Regression Test Surface

The added tests in fast_default.sql exercise:

• VACUUM FULL on a fast-default column
• CLUSTER on same
• REPACK and REPACK CONCURRENTLY
• A NOT NULL column with a CHECK constraint, which acts as a tripwire: if any future refactor reintroduces the missingval loss, the constraint violation will surface immediately rather than as silent data corruption.

Key Technical Insights

1. The atthasmissing mechanism has a hidden invariant with table rewrite: any code path that rewrites a heap must either preserve atthasmissing or materialize missing values into every rewritten tuple before clearing it. finish_heap_swap() assumes the latter; reform_tuple()'s fast path violated that assumption. This is exactly the kind of cross-module invariant that fast-default work (2018) and table-rewrite infrastructure (much older) each understand locally but neither enforces globally.
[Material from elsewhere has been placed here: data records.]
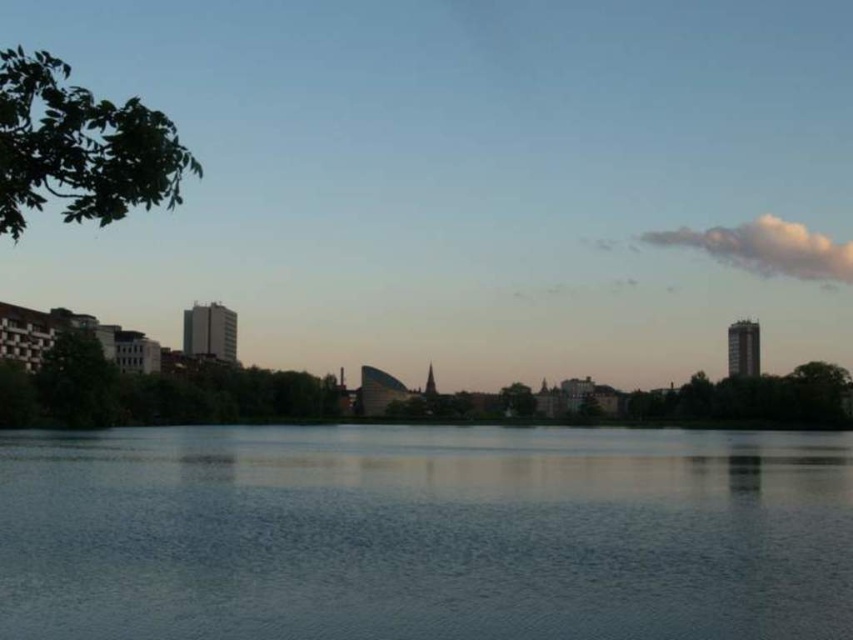 Question: Observing the image, what is the correct spatial positioning of green leafy branch at upper left in reference to green matte tree at left?

Choices:
 (A) left
 (B) right

Answer: (A)

Question: Is green matte tree at left positioned in front of green leafy tree at center?

Choices:
 (A) yes
 (B) no

Answer: (A)

Question: Among these objects, which one is farthest from the camera?

Choices:
 (A) green leafy branch at upper left
 (B) smooth water at center
 (C) green leafy tree at right

Answer: (C)

Question: Considering the real-world distances, which object is closest to the green leafy tree at center?

Choices:
 (A) green leafy tree at right
 (B) green matte tree at left
 (C) smooth water at center
 (D) green leafy branch at upper left

Answer: (A)

Question: Which point is farther to the camera?

Choices:
 (A) (62, 378)
 (B) (795, 372)

Answer: (B)

Question: Is the position of green leafy tree at right less distant than that of green matte tree at left?

Choices:
 (A) yes
 (B) no

Answer: (B) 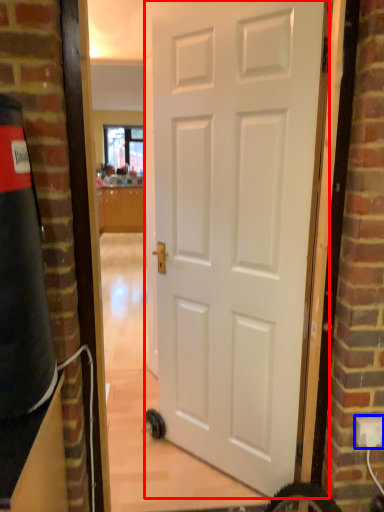 Question: Which object appears closest to the camera in this image, door (highlighted by a red box) or electric outlet (highlighted by a blue box)?

Choices:
 (A) door
 (B) electric outlet

Answer: (A) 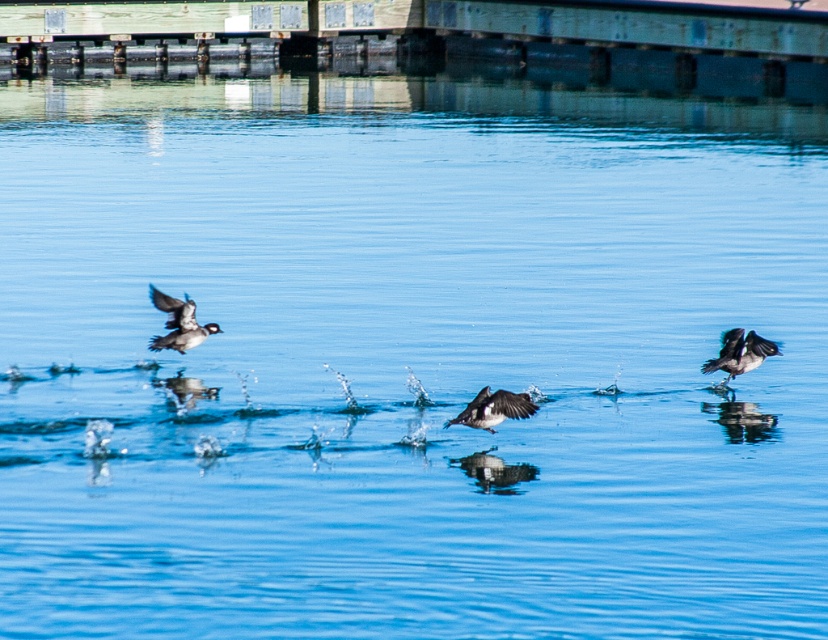 Question: Which point is farther to the camera?

Choices:
 (A) (744, 362)
 (B) (477, 406)

Answer: (A)

Question: Among these points, which one is farthest from the camera?

Choices:
 (A) (514, 413)
 (B) (786, 36)
 (C) (744, 356)
 (D) (177, 301)

Answer: (B)

Question: Can you confirm if speckled feathered duck at center is wider than dark brown feathers at right?

Choices:
 (A) no
 (B) yes

Answer: (A)

Question: Which of the following is the closest to the observer?

Choices:
 (A) pos(742,340)
 (B) pos(494,417)
 (C) pos(162,300)
 (D) pos(349,56)

Answer: (B)

Question: Is the position of green painted wood at upper center less distant than that of speckled feathered duck at center?

Choices:
 (A) yes
 (B) no

Answer: (B)

Question: Does green painted wood at upper center have a greater width compared to speckled feathered duck at center?

Choices:
 (A) no
 (B) yes

Answer: (B) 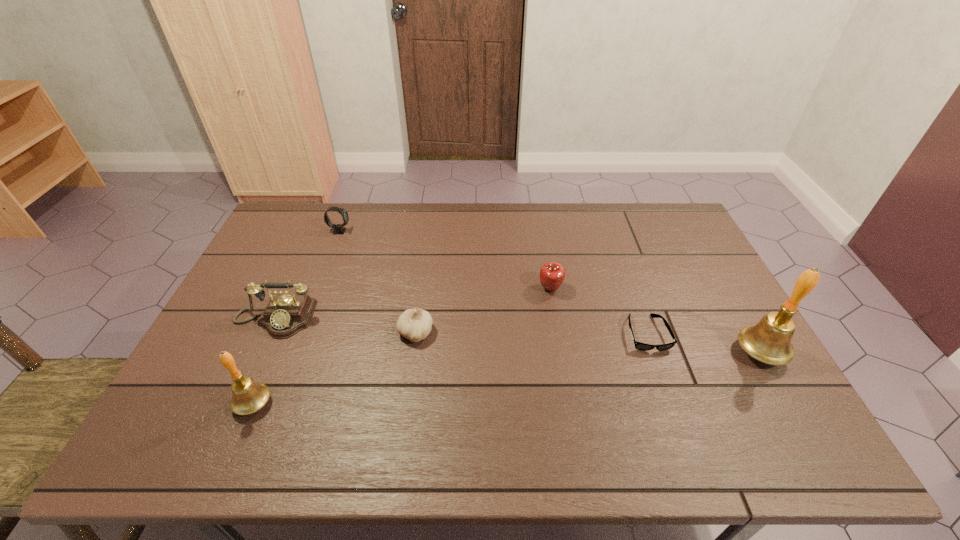 Find the location of `telephone`. telephone is located at coordinates (286, 314).

The image size is (960, 540). In order to click on vacant space located 0.300m on the right of the left bell in this screenshot , I will do `click(396, 404)`.

Find the location of a particular element. This screenshot has width=960, height=540. free space located on the back of the right bell is located at coordinates (708, 262).

This screenshot has width=960, height=540. What are the coordinates of `vacant space located on the face of the watch` in the screenshot? It's located at (401, 231).

I want to click on vacant space located on the front of the garlic, so click(410, 375).

Locate an element on the screen. This screenshot has height=540, width=960. free location located on the right of the apple is located at coordinates pos(608,289).

I want to click on free space located 0.190m on the dial of the fifth shortest object, so point(238,401).

Image resolution: width=960 pixels, height=540 pixels. I want to click on object at the far edge, so click(338, 229).

Where is `object positioned at the near edge`? The height and width of the screenshot is (540, 960). object positioned at the near edge is located at coordinates (249, 396).

Where is `bell situated at the left edge`? The image size is (960, 540). bell situated at the left edge is located at coordinates (249, 396). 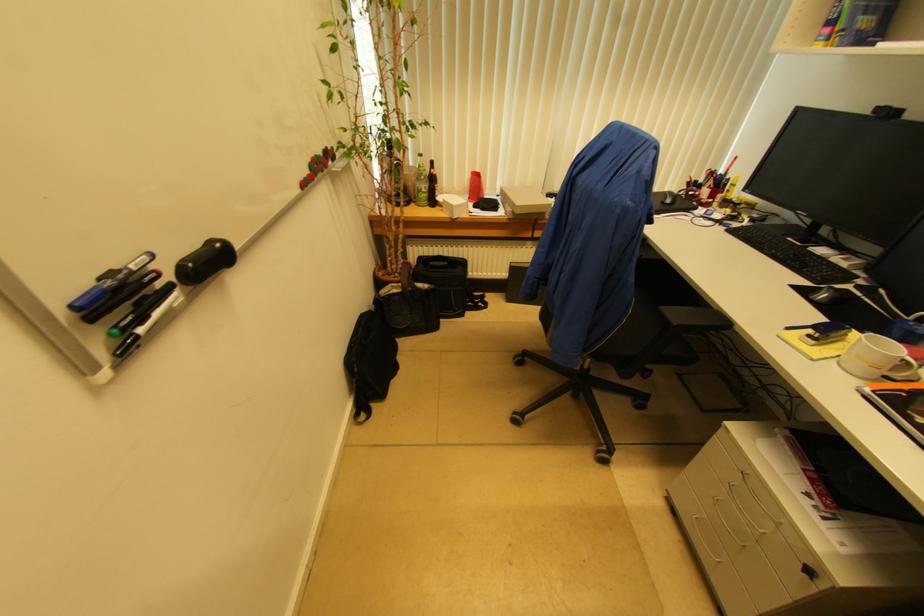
2. The REPACK CONCURRENTLY commit is the proximate cause but possibly not the root cause: the reform_tuple() fast path predates this change. Investigation into whether CLUSTER / VACUUM FULL were ever affected on earlier branches would be warranted; the quick bisect only establishes where it became reproducible on HEAD.
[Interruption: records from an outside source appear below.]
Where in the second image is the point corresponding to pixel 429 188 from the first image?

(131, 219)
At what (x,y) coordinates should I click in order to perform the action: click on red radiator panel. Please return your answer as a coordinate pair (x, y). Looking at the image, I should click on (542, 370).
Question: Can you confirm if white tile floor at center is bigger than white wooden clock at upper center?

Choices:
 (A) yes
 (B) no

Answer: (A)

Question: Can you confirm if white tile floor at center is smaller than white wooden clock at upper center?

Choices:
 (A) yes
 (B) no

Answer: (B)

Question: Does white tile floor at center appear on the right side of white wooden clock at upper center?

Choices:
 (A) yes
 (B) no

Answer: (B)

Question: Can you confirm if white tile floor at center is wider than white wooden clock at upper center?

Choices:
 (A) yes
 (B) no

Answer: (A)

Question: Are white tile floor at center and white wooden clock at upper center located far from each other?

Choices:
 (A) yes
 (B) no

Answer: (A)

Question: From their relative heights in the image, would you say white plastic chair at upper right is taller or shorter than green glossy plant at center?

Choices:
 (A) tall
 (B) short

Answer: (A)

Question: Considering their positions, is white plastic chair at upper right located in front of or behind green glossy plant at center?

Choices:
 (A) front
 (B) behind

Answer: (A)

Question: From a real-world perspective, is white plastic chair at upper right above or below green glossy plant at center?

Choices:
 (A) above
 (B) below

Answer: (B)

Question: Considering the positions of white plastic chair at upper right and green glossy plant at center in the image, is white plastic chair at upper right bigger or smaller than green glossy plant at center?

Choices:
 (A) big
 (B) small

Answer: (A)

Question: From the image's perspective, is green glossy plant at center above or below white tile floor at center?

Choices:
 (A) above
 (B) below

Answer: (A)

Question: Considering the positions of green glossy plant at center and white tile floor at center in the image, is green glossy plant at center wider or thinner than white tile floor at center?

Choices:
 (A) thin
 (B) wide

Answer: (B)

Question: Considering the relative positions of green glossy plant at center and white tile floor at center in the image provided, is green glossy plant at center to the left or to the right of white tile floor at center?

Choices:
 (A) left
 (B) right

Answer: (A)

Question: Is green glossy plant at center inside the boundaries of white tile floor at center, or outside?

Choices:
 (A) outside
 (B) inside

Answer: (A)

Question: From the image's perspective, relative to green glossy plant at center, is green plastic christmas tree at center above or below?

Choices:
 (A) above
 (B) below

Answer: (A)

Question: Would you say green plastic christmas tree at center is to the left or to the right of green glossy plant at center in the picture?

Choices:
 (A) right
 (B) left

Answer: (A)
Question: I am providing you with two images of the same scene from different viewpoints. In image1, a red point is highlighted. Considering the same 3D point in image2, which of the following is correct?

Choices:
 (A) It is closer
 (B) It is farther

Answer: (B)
3. Silent NOT NULL / CHECK bypass is the real severity driver: had the bug only produced NULLs in nullable columns, it would be a correctness bug. The zero-value substitution on NOT NULL columns means downstream queries, application logic, and referential integrity can all be subtly wrong with no error surfaced.
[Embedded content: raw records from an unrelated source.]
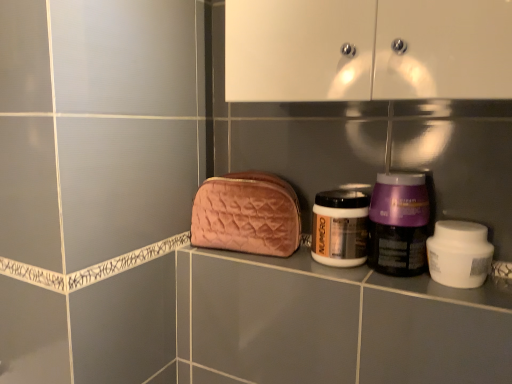 Question: Is velvet pink pouch at center bigger than purple glossy jar at center-right, marked as the second bottle in a left-to-right arrangement?

Choices:
 (A) no
 (B) yes

Answer: (B)

Question: Is velvet pink pouch at center smaller than purple glossy jar at center-right, the 1th bottle when ordered from right to left?

Choices:
 (A) no
 (B) yes

Answer: (A)

Question: Is velvet pink pouch at center not near purple glossy jar at center-right, marked as the second bottle in a left-to-right arrangement?

Choices:
 (A) no
 (B) yes

Answer: (A)

Question: Is the position of velvet pink pouch at center less distant than that of purple glossy jar at center-right, the 1th bottle when ordered from right to left?

Choices:
 (A) yes
 (B) no

Answer: (B)

Question: Would you say velvet pink pouch at center contains purple glossy jar at center-right, marked as the second bottle in a left-to-right arrangement?

Choices:
 (A) yes
 (B) no

Answer: (B)

Question: In terms of width, does matte gold jar at center, the second bottle positioned from the right, look wider or thinner when compared to white matte jar at right?

Choices:
 (A) thin
 (B) wide

Answer: (B)

Question: Does point (354, 238) appear closer or farther from the camera than point (464, 241)?

Choices:
 (A) farther
 (B) closer

Answer: (A)

Question: Is matte gold jar at center, the second bottle positioned from the right, inside or outside of white matte jar at right?

Choices:
 (A) inside
 (B) outside

Answer: (B)

Question: From the image's perspective, is matte gold jar at center, the second bottle positioned from the right, positioned above or below white matte jar at right?

Choices:
 (A) below
 (B) above

Answer: (B)

Question: Is point (449, 241) positioned closer to the camera than point (406, 216)?

Choices:
 (A) farther
 (B) closer

Answer: (B)

Question: Considering their positions, is white matte jar at right located in front of or behind purple glossy jar at center-right, the 1th bottle when ordered from right to left?

Choices:
 (A) front
 (B) behind

Answer: (A)

Question: From a real-world perspective, is white matte jar at right above or below purple glossy jar at center-right, marked as the second bottle in a left-to-right arrangement?

Choices:
 (A) below
 (B) above

Answer: (A)

Question: In terms of width, does white matte jar at right look wider or thinner when compared to purple glossy jar at center-right, the 1th bottle when ordered from right to left?

Choices:
 (A) wide
 (B) thin

Answer: (B)

Question: Based on their sizes in the image, would you say velvet pink pouch at center is bigger or smaller than purple glossy jar at center-right, marked as the second bottle in a left-to-right arrangement?

Choices:
 (A) big
 (B) small

Answer: (A)

Question: From the image's perspective, relative to purple glossy jar at center-right, the 1th bottle when ordered from right to left, is velvet pink pouch at center above or below?

Choices:
 (A) above
 (B) below

Answer: (A)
4. Fast path optimizations in tuple-reformation code need short-tuple awareness: any future optimization that tries to skip heap_deform_tuple → heap_form_tuple round-tripping during a rewrite must check t_natts against the target descriptor, not just look for dropped columns in the source.

Participant Dynamics

• Satya (reporter/author): Did the diagnostic work, including root-causing to reform_tuple() and identifying the interaction with RelationClearMissing(). Produced v1 and v2 patches.
• Tom Lane (committer, reviewer): Immediately ran bisect, pinned the commit, and gave a concise style objection that shaped v2. His weight here is both as a senior committer and as an authority on data-corruption-class bugs.
• Álvaro Herrera (committer, author of the offending commit): Took ownership of the fix — appropriate since he authored 28d534e2ae. Added additional comments and REPACK CONCURRENTLY test coverage, and pushed the final patch. His handling (acknowledging the issue quickly, adding test coverage beyond the minimum fix) is consistent with committer responsibility for regressions in their own work.

The cycle from report → push was approximately 24 hours, which is typical for a non-released-branch data-corruption bug where there is no back-patch coordination required.